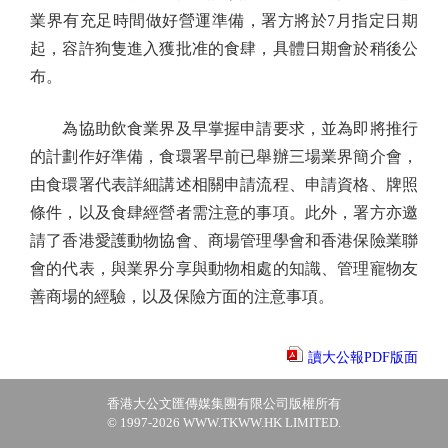
業界有充足時間做好營運準備，署方將於7月指定日期
起，容許狗隻進入獲批准的食肆，具體日期會於稍後公
布。
為協助飲食業界及早掌握申請要求，並為即將推行
的計劃作好準備，食環署早前已舉辦三場業界簡介會，
由食環署代表詳細講述相關申請流程、申請資格、牌照
條件，以及食肆經營者需注意的事項。此外，署方亦邀
請了香港愛護動物協會、商場管理學會和香港保險業聯
會的代表，與業界分享與動物相處的知識、管理寵物友
善商場的經驗，以及保險方面的注意事項。
讀大公報PDF版面
香港大公文匯傳媒集團有限公司版權所有
© 1997-2026 WWW.TKWW.HK LIMITED.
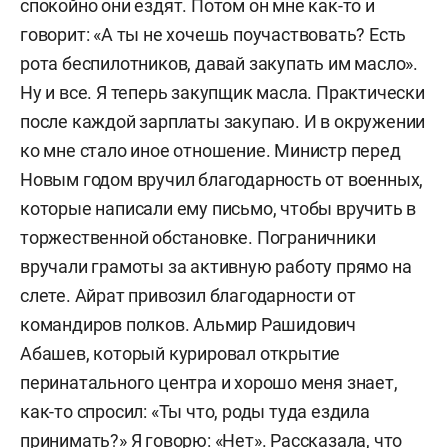
спокойно они ездят. Потом он мне как-то и
говорит: «А ты не хочешь поучаствовать? Есть
рота беспилотников, давай закупать им масло».
Ну и все. Я теперь закупщик масла. Практически
после каждой зарплаты закупаю. И в окружении
ко мне стало иное отношение. Министр перед
Новым годом вручил благодарность от военных,
которые написали ему письмо, чтобы вручить в
торжественной обстановке. Пограничники
вручали грамоты за активную работу прямо на
слете. Айрат привозил благодарности от
командиров полков. Альмир Рашидович
Абашев, который курировал открытие
перинатального центра и хорошо меня знает,
как-то спросил: «Ты что, роды туда ездила
принимать?» Я говорю: «Нет». Рассказала, что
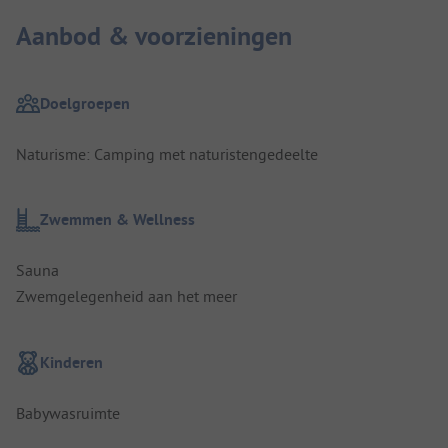
Aanbod & voorzieningen
Doelgroepen
Naturisme: Camping met naturistengedeelte
Zwemmen & Wellness
Sauna
Zwemgelegenheid aan het meer
Kinderen
Babywasruimte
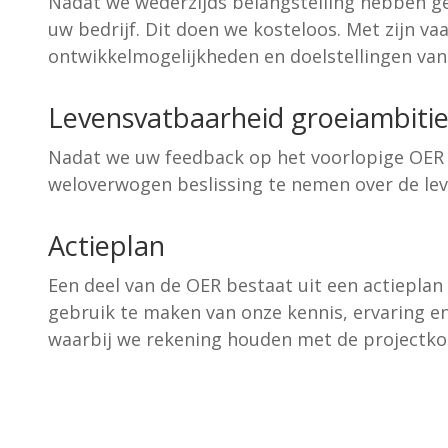
Nadat we wederzijds belangstelling hebben ge
uw bedrijf. Dit doen we kosteloos. Met zijn v
ontwikkelmogelijkheden en doelstellingen van 
Levensvatbaarheid groeiambitie
Nadat we uw feedback op het voorlopige OER h
weloverwogen beslissing te nemen over de le
Actieplan
Een deel van de OER bestaat uit een actieplan 
gebruik te maken van onze kennis, ervaring e
waarbij we rekening houden met de projectkos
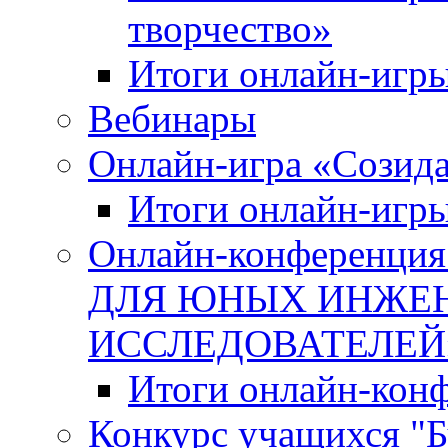
творчество»
Итоги онлайн-игры
Вебинары
Онлайн-игра «Созида
Итоги онлайн-игр
Онлайн-конферен
ДЛЯ ЮНЫХ ИНЖЕН
ИССЛЕДОВАТЕЛЕЙ
Итоги онлайн-кон
Конкурс учащихся "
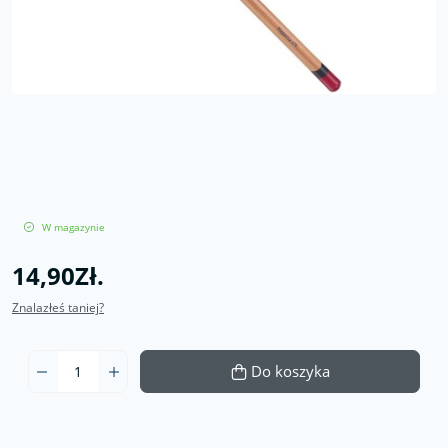
W magazynie
14,90Zł.
Znalazłeś taniej?
Do koszyka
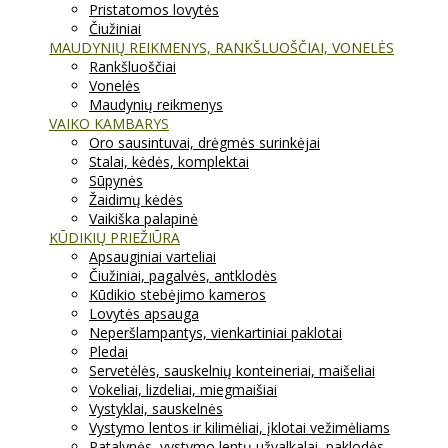
Pristatomos lovytės
Čiužiniai
MAUDYNIŲ REIKMENYS, RANKŠLUOŠČIAI, VONELĖS
Rankšluoščiai
Vonelės
Maudynių reikmenys
VAIKO KAMBARYS
Oro sausintuvai, drėgmės surinkėjai
Stalai, kėdės, komplektai
Sūpynės
Žaidimų kėdės
Vaikiška palapinė
KŪDIKIŲ PRIEŽIŪRA
Apsauginiai varteliai
Čiužiniai, pagalvės, antklodės
Kūdikio stebėjimo kameros
Lovytės apsauga
Neperšlampantys, vienkartiniai paklotai
Pledai
Servetėlės, sauskelnių konteineriai, maišeliai
Vokeliai, lizdeliai, miegmaišiai
Vystyklai, sauskelnės
Vystymo lentos ir kilimėliai, įklotai vežimėliams
Patalynės, vystymo lentų užvalkalai, paklodės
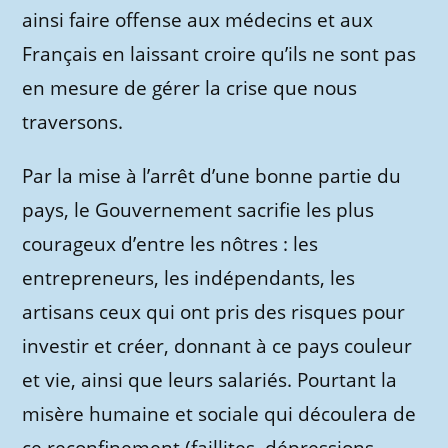
ainsi faire offense aux médecins et aux
Français en laissant croire qu’ils ne sont pas
en mesure de gérer la crise que nous
traversons.
Par la mise à l’arrêt d’une bonne partie du
pays, le Gouvernement sacrifie les plus
courageux d’entre les nôtres : les
entrepreneurs, les indépendants, les
artisans ceux qui ont pris des risques pour
investir et créer, donnant à ce pays couleur
et vie, ainsi que leurs salariés. Pourtant la
misère humaine et sociale qui découlera de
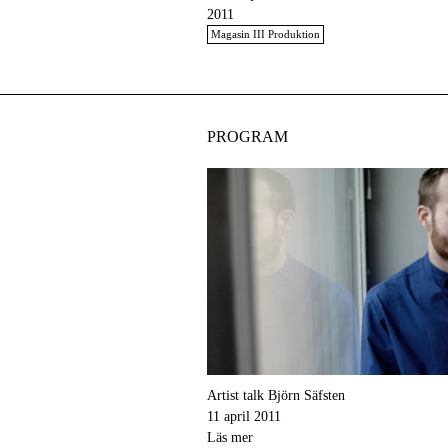
2011
Magasin III Produktion
PROGRAM
Artist talk Björn Säfsten
11 april 2011
Läs mer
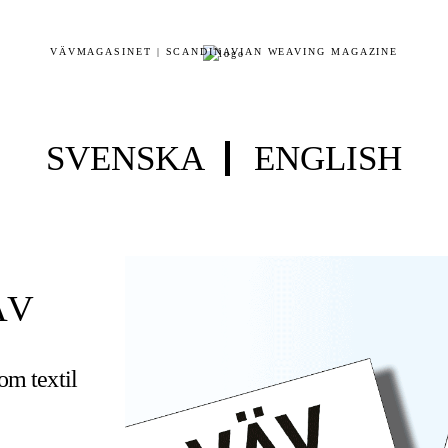
VÄVMAGASINET | SCANDINAVIAN WEAVING MAGAZINE
SVENSKA
ENGLISH
ÄV
 om textil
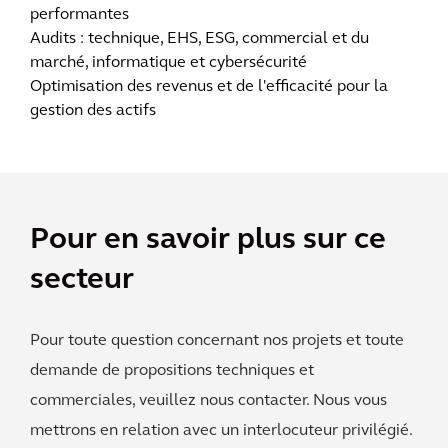
performantes
Audits : technique, EHS, ESG, commercial et du
marché, informatique et cybersécurité
Optimisation des revenus et de l'efficacité pour la
gestion des actifs
Pour en savoir plus sur ce
secteur
Pour toute question concernant nos projets et toute
demande de propositions techniques et
commerciales, veuillez nous contacter. Nous vous
mettrons en relation avec un interlocuteur privilégié.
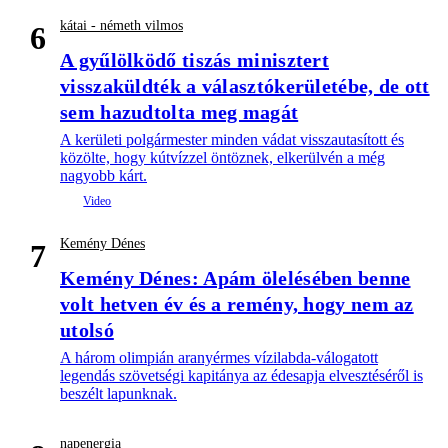
kátai - németh vilmos
6
A gyűlölködő tiszás minisztert
visszaküldték a választókerületébe, de ott
sem hazudtolta meg magát
A kerületi polgármester minden vádat visszautasított és
közölte, hogy kútvízzel öntöznek, elkerülvén a még
nagyobb kárt.
Kemény Dénes
7
Kemény Dénes: Apám ölelésében benne
volt hetven év és a remény, hogy nem az
utolsó
A három olimpián aranyérmes vízilabda-válogatott
legendás szövetségi kapitánya az édesapja elvesztéséről is
beszélt lapunknak.
napenergia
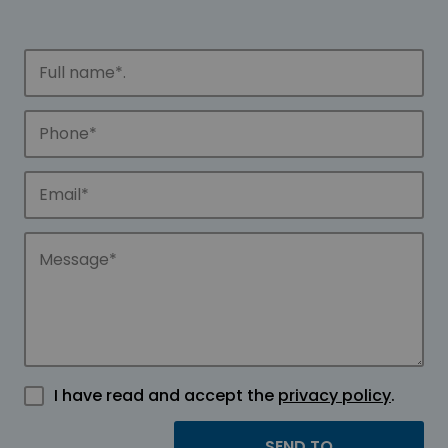
I have read and accept the
privacy policy
.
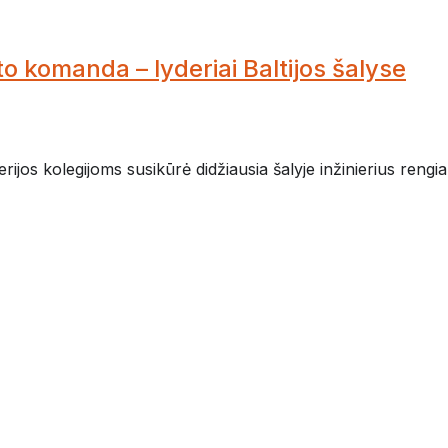
to komanda – lyderiai Baltijos šalyse
os kolegijoms susikūrė didžiausia šalyje inžinierius rengiant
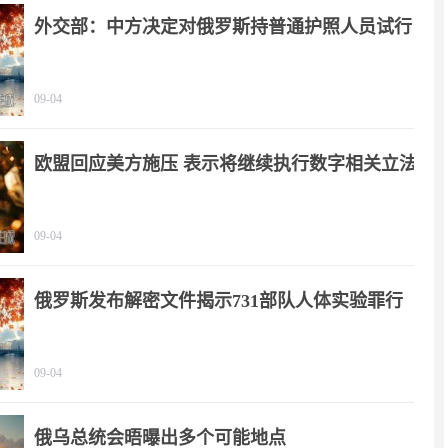
外交部：中方决定对俄罗斯持普通护照人员试行
免签政策
09-04
欧盟回应美方施压 表示将继续执行数字相关立法
09-04
俄罗斯发布解密文件揭示731部队人体实验罪行
09-04
俄乌总统会晤曝出多个可能地点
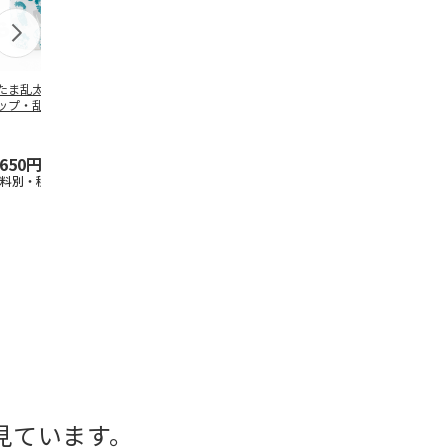
たま乱太郎 マグ
抗菌食洗機対応 ふ
陶器ダイカットマグ
マスコット入
ップ・乱太郎・き
わっと弁当箱 530ml
カップ ポムポムプ
ンクボトル 
丸・しんべヱ・山
水森亜土 PF
…
リン CHMGD4
キティ PSPR
伝
…
,650円
1,760円
2,970円
3,300円
送料別・税込)
(送料別・税込)
(送料別・税込)
(送料別・税込
見ています。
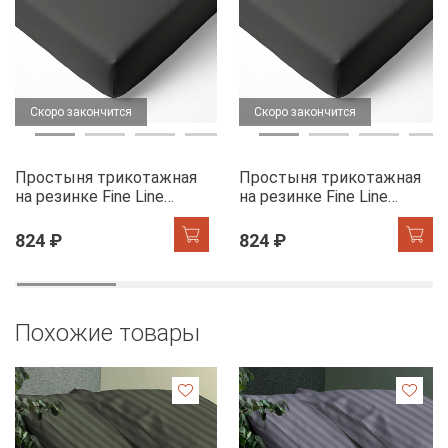
Скоро закончится
Скоро закончится
Простыня трикотажная
Простыня трикотажная
на резинке Fine Line
на резинке Fine Line
графит
графит
824 ₽
824 ₽
Похожие товары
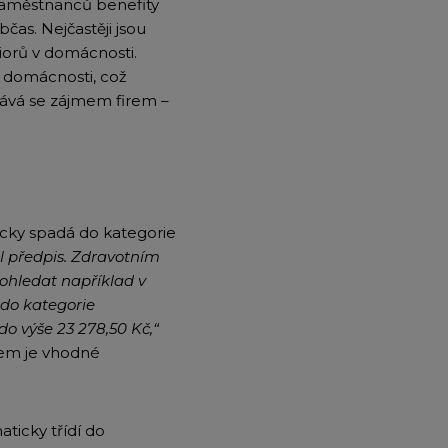
 zaměstnanců benefity
čas. Nejčastěji jsou
iorů v domácnosti.
é domácnosti, což
kává se zájmem firem –
icky spadá do kategorie
vil předpis. Zdravotním
ohledat například v
 do kategorie
o výše 23 278,50 Kč,“
tem je vhodné
ticky třídí do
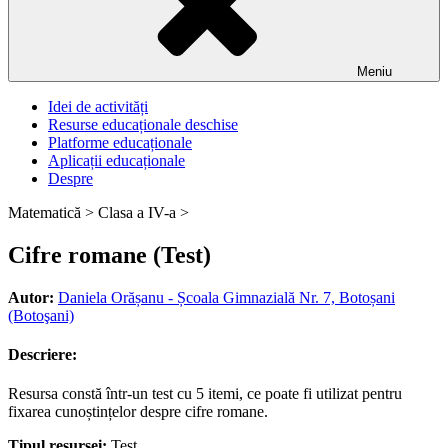
Meniu
Idei de activități
Resurse educaționale deschise
Platforme educaționale
Aplicații educaționale
Despre
Matematică >
Clasa a IV-a >
Cifre romane (Test)
Autor:
Daniela Orășanu - Școala Gimnazială Nr. 7, Botoșani
(Botoşani)
Descriere:
Resursa constă într-un test cu 5 itemi, ce poate fi utilizat pentru
fixarea cunoștințelor despre cifre romane.
Tipul resursei:
Test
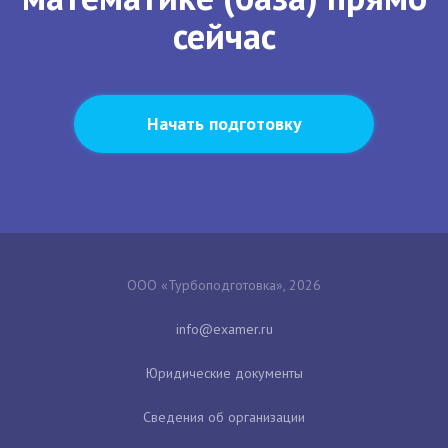
сейчас
Начать подготовку
ООО «Турбоподготовка», 2026
Юридические документы
Сведения об организации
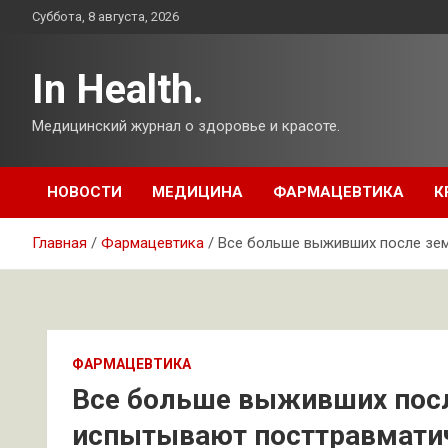
Перейти
Суббота, 8 августа, 2026
к
содержимому
In Health.
Медицинский журнал о здоровье и красоте.
НОВОСТИ
МЕДИЦИНА
ФАРМАЦЕВТИКА
К
Главная
Фармацевтика
Все больше выживших после зе
ФАРМАЦЕВТИКА
Все больше выживших пос
испытывают посттравматич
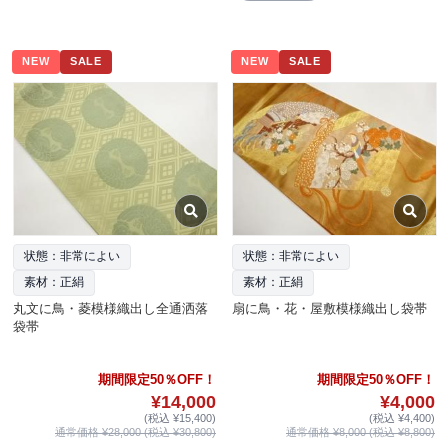
NEW
SALE
NEW
SALE
状態：非常によい
状態：非常によい
素材：正絹
素材：正絹
丸文に鳥・菱模様織出し全通洒落
扇に鳥・花・屋敷模様織出し袋帯
袋帯
期間限定50％OFF！
期間限定50％OFF！
¥14,000
¥4,000
(税込 ¥15,400)
(税込 ¥4,400)
通常価格 ¥28,000 (税込 ¥30,800)
通常価格 ¥8,000 (税込 ¥8,800)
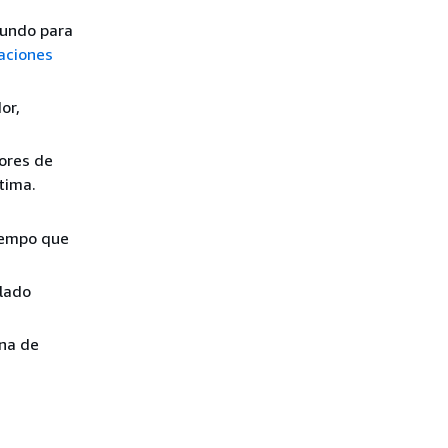
mundo para
aciones
or,
dores de
tima.
tiempo que
alado
ina de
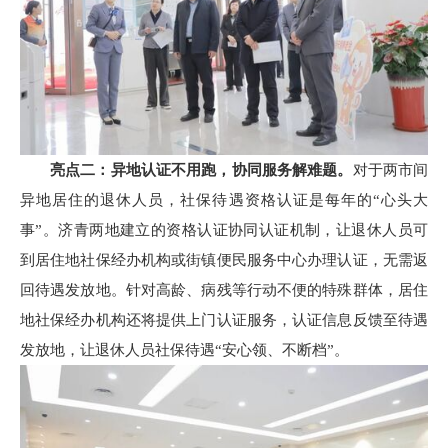
亮点二：异地认证不用跑，协同服务解难题。
对于两市间
异地居住的退休人员，社保待遇资格认证是每年的“心头大
事”。济青两地建立的资格认证协同认证机制，让退休人员可
到居住地社保经办机构或街镇便民服务中心办理认证，无需返
回待遇发放地。针对高龄、病残等行动不便的特殊群体，居住
地社保经办机构还将提供上门认证服务，认证信息反馈至待遇
发放地，让退休人员社保待遇“安心领、不断档”。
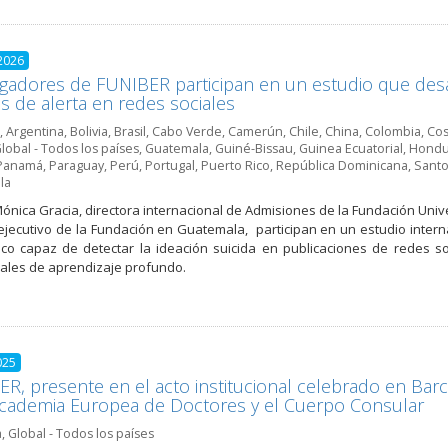
2026
igadores de FUNIBER participan en un estudio que des
s de alerta en redes sociales
,
Argentina
,
Bolivia
,
Brasil
,
Cabo Verde
,
Camerún
,
Chile
,
China
,
Colombia
,
Cos
lobal - Todos los países
,
Guatemala
,
Guiné-Bissau
,
Guinea Ecuatorial
,
Hondu
Panamá
,
Paraguay
,
Perú
,
Portugal
,
Puerto Rico
,
República Dominicana
,
Santo
la
Mónica Gracia, directora internacional de Admisiones de la Fundación Unive
 ejecutivo de la Fundación en Guatemala, participan en un estudio inte
co capaz de detectar la ideación suicida en publicaciones de redes s
nales de aprendizaje profundo.
025
R, presente en el acto institucional celebrado en Barc
cademia Europea de Doctores y el Cuerpo Consular
a
,
Global - Todos los países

--------------------------------

§ **What you need to do**
Each line of the listing that contains the word "Dénes" must be copied.

§ **Expected answer**
Kemény Dénes
Kemény Dénes: Apám ölelésében benne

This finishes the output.